_Exercise inputs_
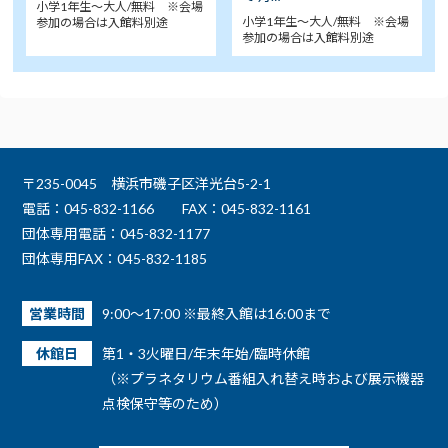
小学1年生～大人/無料 ※会場
小学1年生～大人/無料 ※会場
参加の場合は入館料別途
参加の場合は入館料別途
〒235-0045 横浜市磯子区洋光台5-2-1
電話：045-832-1166
FAX：045-832-1161
団体専用電話：045-832-1177
団体専用FAX：045-832-1185
営業時間
9:00～17:00 ※最終入館は16:00まで
休館日
第1・3火曜日/年末年始/臨時休館
（※プラネタリウム番組入れ替え時および展示機器
点検保守等のため）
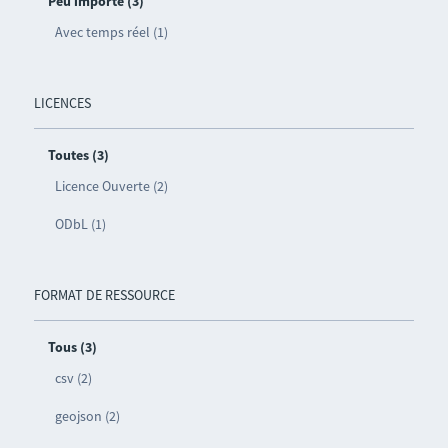
Peu importe (3)
Avec temps réel (1)
LICENCES
Toutes (3)
Licence Ouverte (2)
ODbL (1)
FORMAT DE RESSOURCE
Tous (3)
csv (2)
geojson (2)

_Task prompt_
Each record has to be set down verbatim, and the pictures must not appear in the copy.

_Solution_
小学1年生～大人/無料 ※会場
小学1年生～大人/無料 ※会場
参加の場合は入館料別途
参加の場合は入館料別途
〒235-0045 横浜市磯子区洋光台5-2-1
電話：045-832-1166
FAX：045-832-1161
団体専用電話：045-832-1177
団体専用FAX：045-832-1185
営業時間
9:00～17:00 ※最終入館は16:00まで
休館日
第1・3火曜日/年末年始/臨時休館
（※プラネタリウム番組入れ替え時および展示機器
点検保守等のため）
Peu importe (3)
Avec temps réel (1)
LICENCES
Toutes (3)
Licence Ouverte (2)
ODbL (1)
FORMAT DE RESSOURCE
Tous (3)
csv (2)
geojson (2)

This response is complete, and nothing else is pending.